I don’t remember why my sister cut off Janet’s head. But I remember the stillness, the perfect silence, as her black bob fluttered to the ground. I felt like part of me had died. Even after her head was stuck back on with tape, the spell had been broken. Janet was nothing more than paper, she could never appreciate the life I had imagined for her.
After school, and searching for the joy I had found desgining clothes, I studied fashion design at RMIT. On my first day, I was shown to a studio full of rows of industrial sewing machines. For six weeks we learnt to sew a straight line and in our single hour of drawing we were given photocopied sheets with rows of faceless, sexless figures on which to draw clothes. The outline of the figure remained visible beneath my drawing, but it was the absence of any personality that I found the most challenging. I longed for Janet, the small clues I had to who she was; her choice of bathers, her outstretched arms, her hair, shaped into a bob.
After completing my degree, I worked with a designer who manufactured and marketed clothes locally. He copied designs from magazines or overseas samples. If something we made sold out, we would quickly make another hundred or two. Copying patterns replaced drawing, and precision was at odds with creativity.
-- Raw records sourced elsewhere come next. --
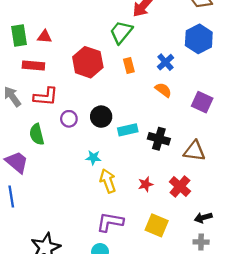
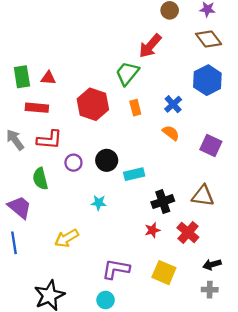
black cross: (159, 139) -> (163, 202), moved, turned -35
yellow arrow: (108, 181) -> (67, 238), moved, turned -100

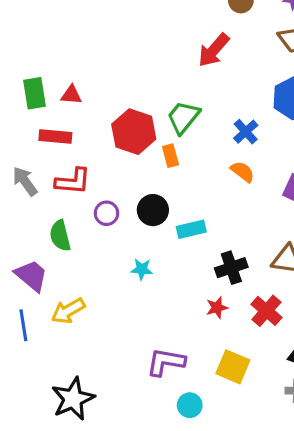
green trapezoid: (127, 73) -> (183, 117), moved
orange rectangle: (135, 108) -> (170, 156), moved
yellow arrow: (67, 238) -> (68, 311), moved
cyan circle: (106, 300) -> (190, 405), moved

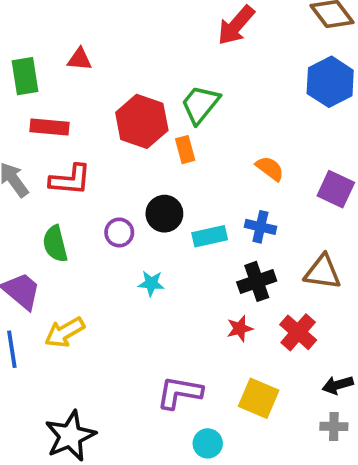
red triangle: (71, 95) -> (80, 59), moved
blue cross: (246, 132) -> (260, 227), moved, turned -35
purple circle: (107, 213) -> (119, 232), moved

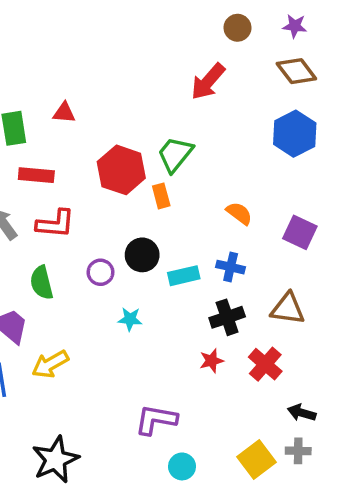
black arrow: (338, 385) -> (302, 413), turned 32
yellow square: (259, 398) -> (257, 460), moved, turned 30

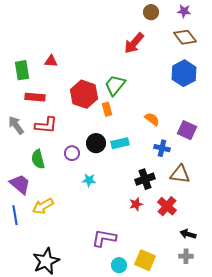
blue cross: (231, 267) -> (162, 148), moved
cyan rectangle: (184, 276) -> (120, 143), moved
yellow square: (257, 460) -> (145, 260), moved, turned -30

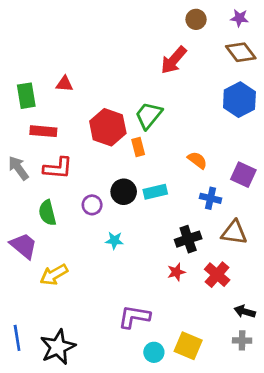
blue line: (15, 215) -> (17, 338), moved

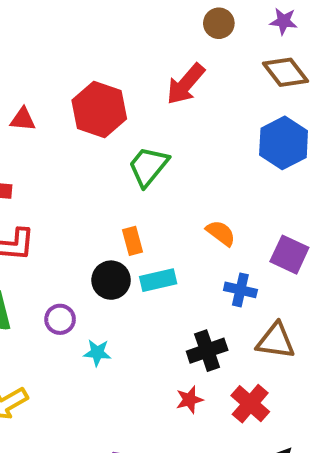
red hexagon: (108, 127) -> (99, 110), moved
orange rectangle: (138, 147) -> (133, 241), moved
purple circle: (92, 205) -> (60, 319), moved

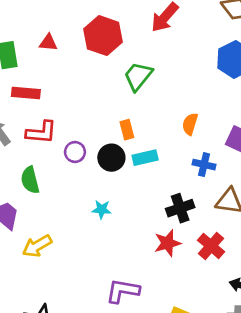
orange semicircle: (221, 233) -> (190, 124), turned -110
purple circle: (60, 319) -> (75, 152), moved
red star: (189, 400) -> (168, 243), size x1.4

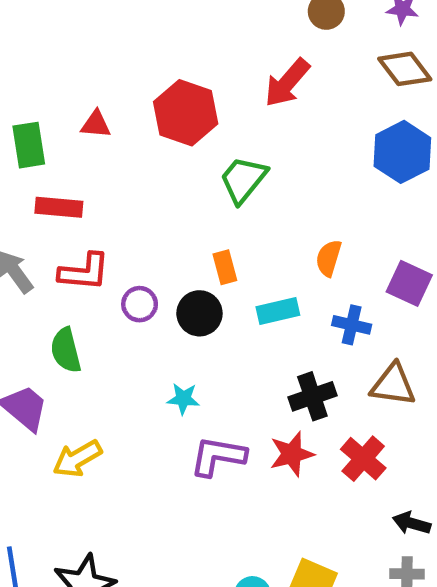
cyan rectangle: (145, 158) -> (278, 311), moved
purple L-shape: (123, 291) -> (218, 456), moved

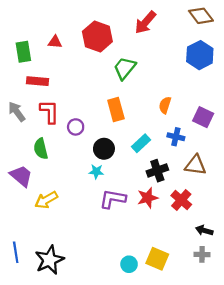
orange rectangle: (225, 267) -> (116, 110), size x1.5
red L-shape: (84, 272) -> (49, 112), turned -95
cyan rectangle: (278, 311) -> (141, 143), moved, turned -30
black circle: (199, 313) -> (104, 149), moved

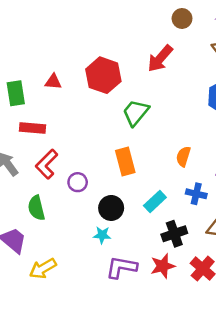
red L-shape: (49, 112) -> (47, 164), turned -135

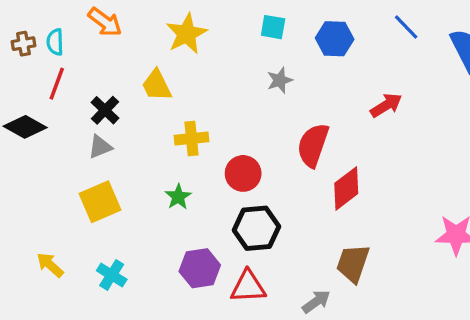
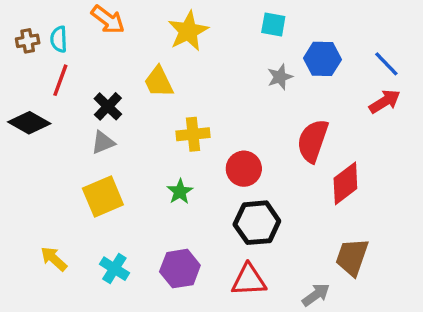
blue line: (406, 27) -> (386, 64), moved
blue hexagon: (335, 39) -> (322, 59), moved
purple hexagon: (200, 268) -> (180, 269), moved

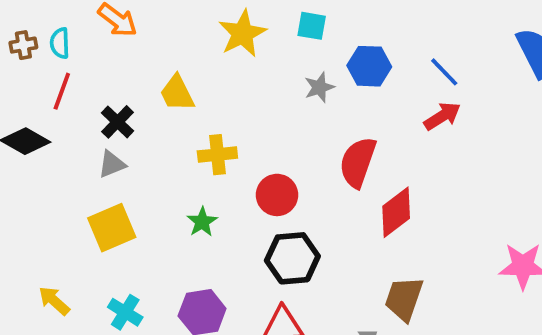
yellow star: (188, 31) -> (242, 34), moved

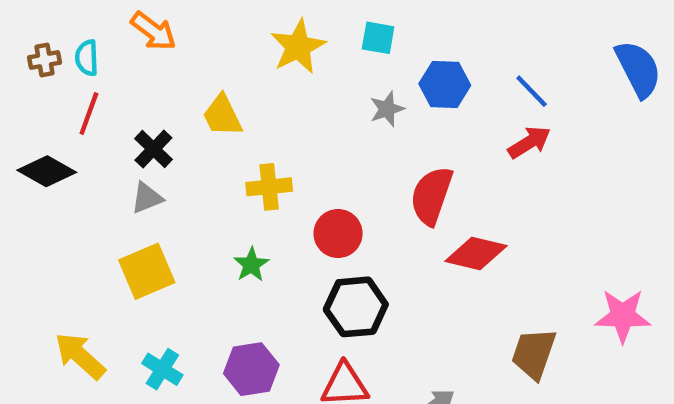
red diamond: (396, 212) -> (476, 254), turned 51
brown trapezoid: (404, 299) -> (534, 354), moved
yellow arrow: (54, 301) -> (80, 356), size x1.4

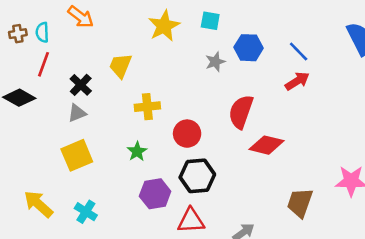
yellow trapezoid: (222, 116) -> (120, 66), turned 48
purple hexagon: (251, 369) -> (155, 194), moved

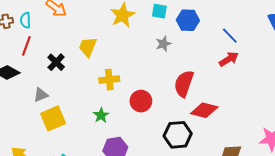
blue hexagon: (249, 48) -> (188, 20), moved
gray triangle: (77, 113) -> (41, 95), moved
black hexagon: (197, 176) -> (178, 135), moved

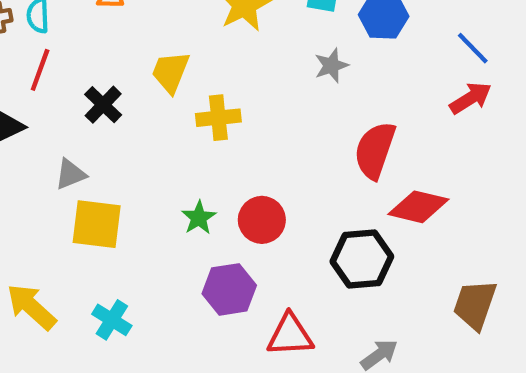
yellow cross: (109, 80) -> (218, 118), moved
red circle: (141, 101) -> (262, 220), moved
yellow square: (53, 118) -> (97, 224), turned 30

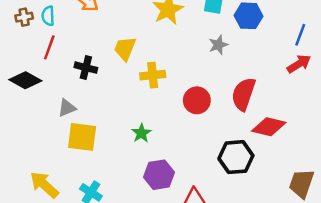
blue line: (473, 48) -> (300, 35), turned 65
black cross: (103, 105) -> (86, 68), turned -30
red circle: (262, 220) -> (197, 100), moved

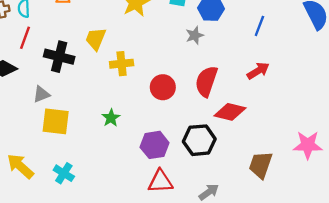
gray star: (218, 45) -> (195, 35), moved
red arrow: (299, 64) -> (258, 71), moved
black cross: (86, 68) -> (59, 57), size x1.4
purple hexagon: (159, 175) -> (155, 145), moved

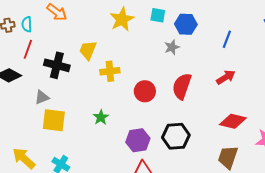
red diamond: (230, 112) -> (233, 121), moved

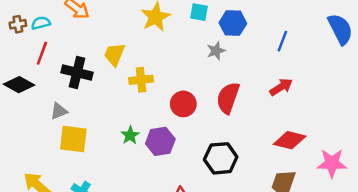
cyan semicircle: (27, 24) -> (41, 23), turned 77
purple hexagon: (138, 140) -> (160, 141), moved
I lasted only a few years and then, decided to study art.
In my first year at Victorian College of the Arts, not knowing where to begin, and mining my past for ideas, I painted all my pairs of shoes. Later, it was still lives, assembled from bits of leftover fabric from my sewing days, the material constrained inside boxes or stretched over forms.
In 1985, I began the series, Hot Options, after a trip to India, where I was introduced to the art of painting miniatures. My first painting was of a colorful Indian skirt that I had worn on a camping trip to Wilson’s prom and having being a keen diarist since high school, I included these details beside the date. Over the next three decades, I dipped in and out of this series and as well as periods of adding to it, I had times where I forgot the work existed, only to excavate it, after a studio clean out or move.
It wasn’t until I looked at the work in its entirety, that I realised Hot Options was more than an artefact. The text traces both the significant and mundane events of my life. The maternity dress I wore when pregnant with my daughter, and then twins, and the skirt I wore to my partners funeral just eight years later. In between, are the clothes I pulled on to go to the studio or to walk the dog. But although the work references my body, and triggers memories, the clothes themselves, like the paintings, show only what I choose to reveal, and in the end, may just as well belong to a paper doll who, despite a ready to wear wardrobe, just cannot be brought to life.